EXERCISE: Word for word, restate the line containing "Date Sheets" and all the lines that come after it in the entries below. Include nothing from before it.

GIVEN ENTRIES:

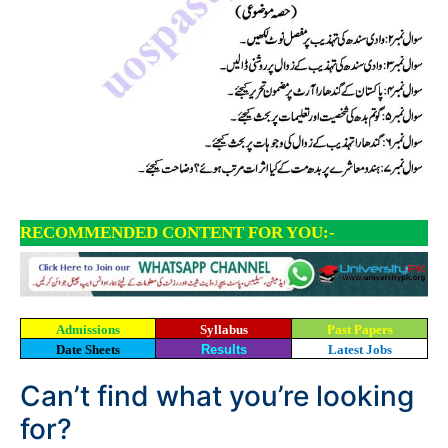
RECOMMENDED CONTENT FOR YOU:-
Admissions
Syllabus
Past Papers
Date Sheets
Results
Latest Jobs
Can’t find what you’re looking
for?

SOLUTION TO THE EXERCISE:
Date Sheets
Results
Latest Jobs
Can’t find what you’re looking
for?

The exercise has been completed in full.